Your objective: In your copy, include every entry exactly as written but no pictures.

Stored data entries:
-- Opening Marker --

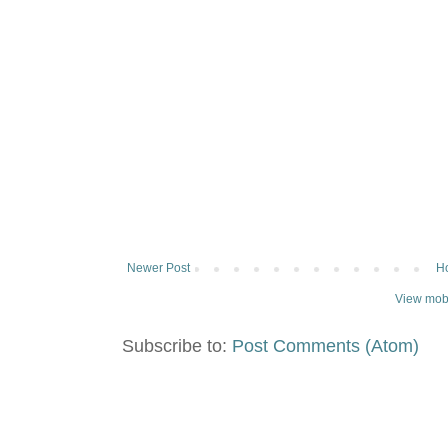
Newer Post
H
View mobi
Subscribe to:
Post Comments (Atom)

-- Closing Marker --

Exercise answer:
Newer Post
H
View mobi
Subscribe to:
Post Comments (Atom)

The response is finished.